Opinion | Physician-assisted suicide should be allowed in Hong Kong, out of compassion and respect for human dignity
- It’s time to reopen the debate about assisted suicide for those who are terminally ill and suffering unbearably, in order to respect a patient’s own decision to end their life
We believe that physician-assisted suicide should be legalised in Hong Kong. Autonomy is an important value. We ought to be able to choose our career, religion and lifestyle – and when the day comes, a peaceful and dignified death. We should respect a patient’s autonomous decision to end their life when faced with suffering that robs them of their dignity. However, to avoid abuse of medically assisted suicide, stringent conditions must be set.
First, the patient should be terminally ill. Second, there should be unbearable suffering, resulting in deterioration in quality of life. Third, it must be clear that death is not against the patient’s interests. Finally, the patient must be mentally competent and have persistently, desperately wanted to die because of their objective condition. Only then does the patient have the right to request physician-assisted suicide.

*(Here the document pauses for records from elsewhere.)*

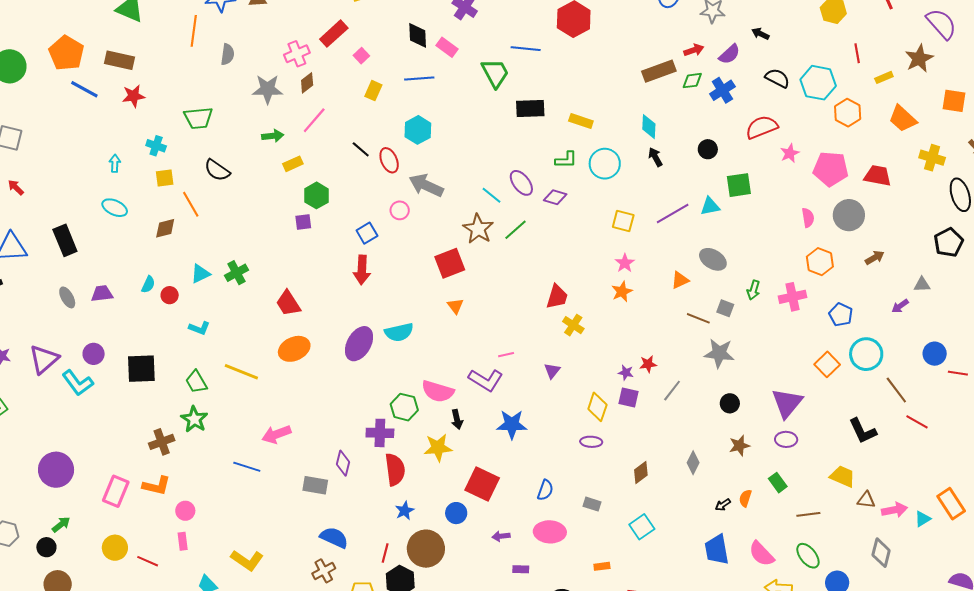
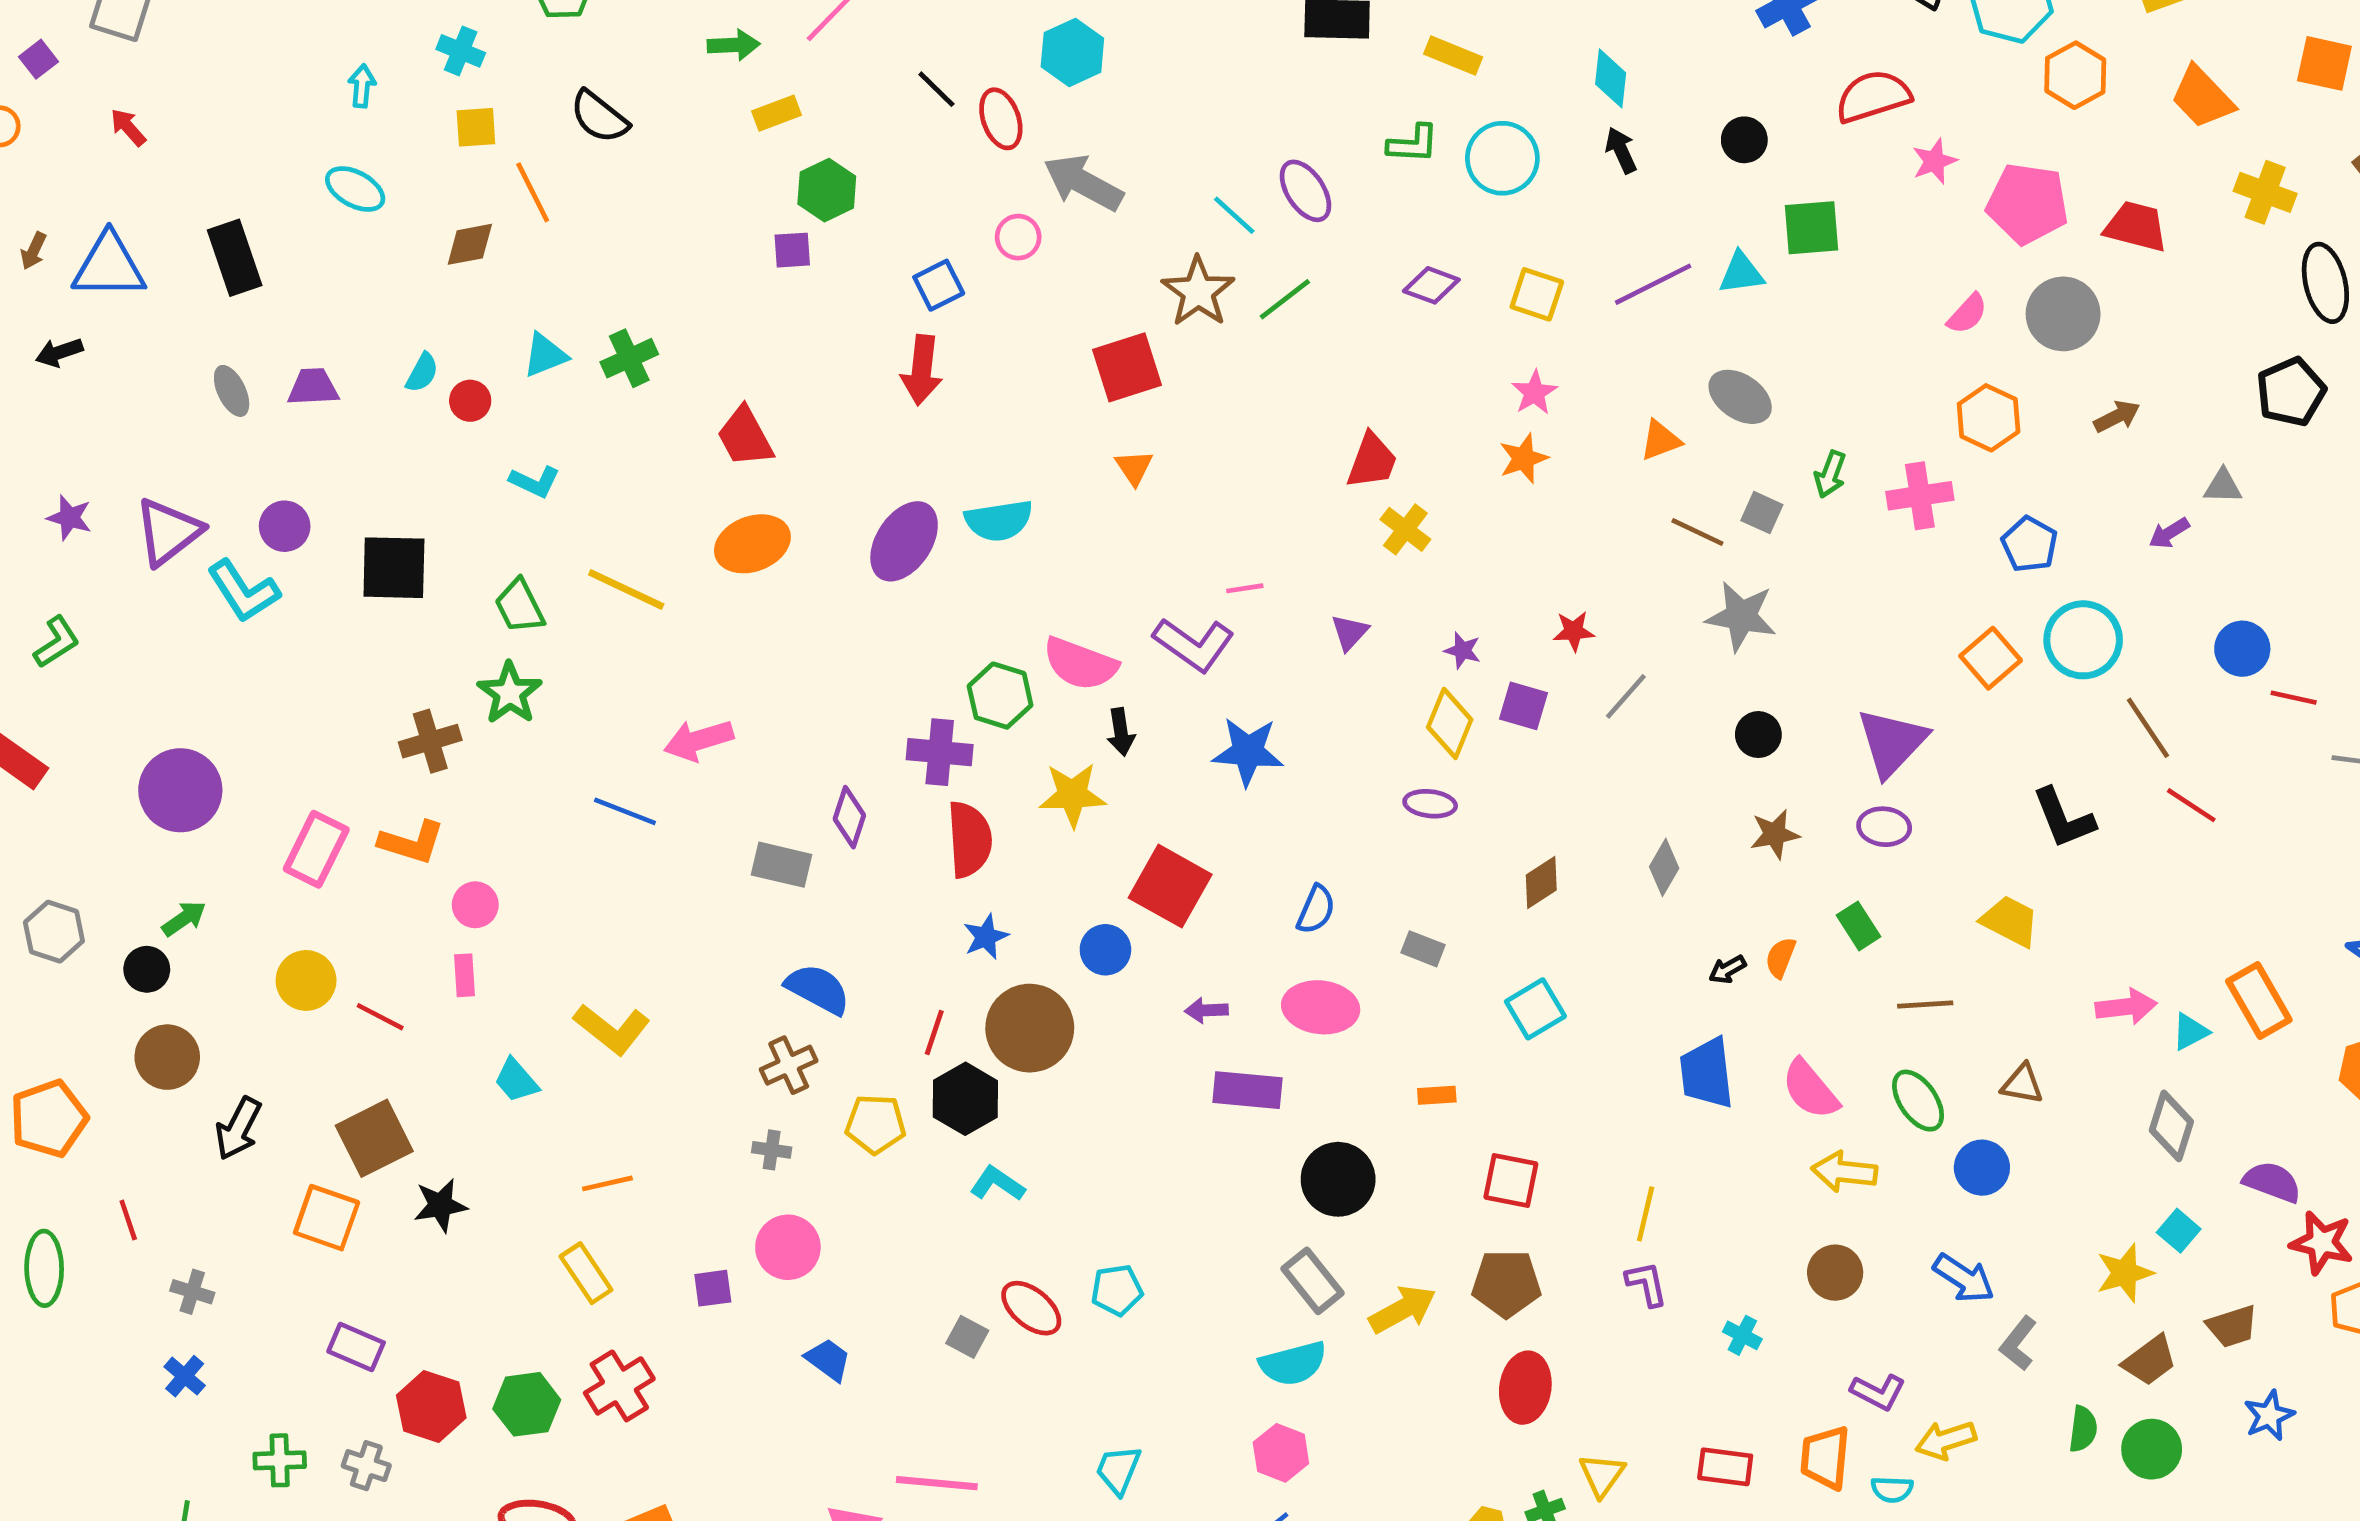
purple diamond: (555, 197) -> (1431, 285), moved
pink semicircle: (808, 218) -> (1967, 314), turned 48
purple star: (626, 373) -> (1463, 650), moved
brown triangle: (866, 500) -> (2022, 1084), moved
gray diamond: (881, 553) -> (2171, 1126), moved
purple rectangle: (521, 569) -> (1247, 1090), size x1.8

In assisted dying, the doctor helps the patient, who takes an active role in ending their life. For example, the doctor might prescribe a lethal dose of medication, and the patient can decide when and where to take it. One popular argument against medically assisted suicide is the slippery slope argument: if patients have the right to assisted dying, why not go further and allow doctors to kill dying patients who are too weak or paralysed to take their own lives?
What about patients who are not dying, but who still have to face years of intolerable physical or emotional pain? What if crippling paralysis causes patients to become dependent on others? Finally, why not extend assisted suicide to anyone who thinks life is suffering and who is determined to die, like a 17-year-old suffering unrequited love?